GIVEN DATA:

══════

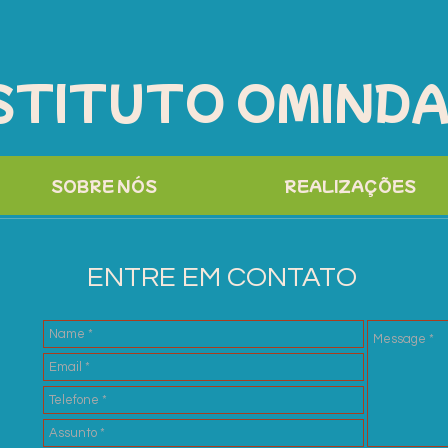
STITUTO OMIND
SOBRE NÓS
REALIZAÇÕES
ENTRE EM CONTATO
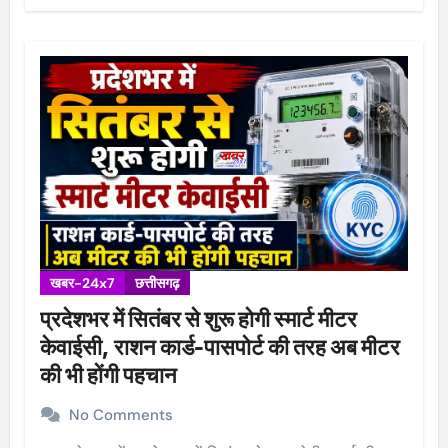
खबर-24x7
छत्तीसगढ़
प्रदेशभर में सितंबर से शुरू होगी स्मार्ट मीटर
केवाईसी, राशन कार्ड-पासपोर्ट की तरह अब मीटर
की भी होंगी पहचान
No Comments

══════

EXERCISE DESCRIPTION: Copy the entries exactly. Leave out the images.

SOLUTION:
STITUTO OMIND
SOBRE NÓS
REALIZAÇÕES
ENTRE EM CONTATO
खबर-24x7
छत्तीसगढ़
प्रदेशभर में सितंबर से शुरू होगी स्मार्ट मीटर
केवाईसी, राशन कार्ड-पासपोर्ट की तरह अब मीटर
की भी होंगी पहचान
No Comments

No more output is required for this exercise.